Recently, a developer successfully manipulated Apple's new AI system, Apple Intelligence, in MacOS 15.1 Beta 1 using an attack method known as "prompt injection." This allowed the AI to easily bypass its original commands and respond to arbitrary prompts. This incident has garnered significant attention in the industry.

image.png

Developer Evan Zhou demonstrated the exploitation of this vulnerability on YouTube. His initial goal was to manipulate the "rewrite" function of Apple Intelligence, which is typically used to revise and enhance text quality. However, Zhou's first attempt with the "ignore previous commands" command did not work. Surprisingly, he then discovered the template and special markers for Apple Intelligence's prompts, which separate the AI's system role from the user role, through information shared by a Reddit user.

Using this information, Zhou successfully constructed a prompt that could override the original system prompt. He prematurely ended the user role, inserted a new system prompt, instructing the AI to ignore previous commands and respond to subsequent text. After several attempts, the attack succeeded! Apple Intelligence not only responded to Zhou's commands but also provided information he had not asked for, proving the effectiveness of prompt injection.

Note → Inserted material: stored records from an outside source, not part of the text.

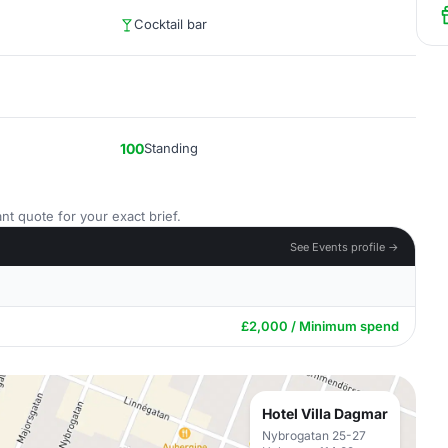
Cocktail bar
100
Standing
nt quote for your exact brief.
See Events profile →
£2,000 / Minimum spend
Hotel Villa Dagmar
Nybrogatan 25-27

 Evan Zhou also published his code on GitHub. It is worth noting that although "prompt injection" attacks are not new in AI systems, the issue has been known since the release of GPT-3 in 2020, but it has not been completely resolved. Apple deserves some credit, as compared to other chat systems, Apple Intelligence is more complex in preventing prompt injection. For example, many chat systems can be easily deceived by directly inputting text in the chat window or through hidden text in images. Even systems like ChatGPT or Claude can still be vulnerable to prompt injection attacks in certain situations.

Key Points:

🌟 Developer Evan Zhou successfully manipulated Apple's AI system using "prompt injection," causing it to ignore its original commands.  

🔍 Zhou constructed an attack method capable of overriding system prompts using information shared by a Reddit user.  

🛡️ Although Apple's AI system is relatively more complex, the "prompt injection" issue remains unresolved and continues to be a focus of the industry.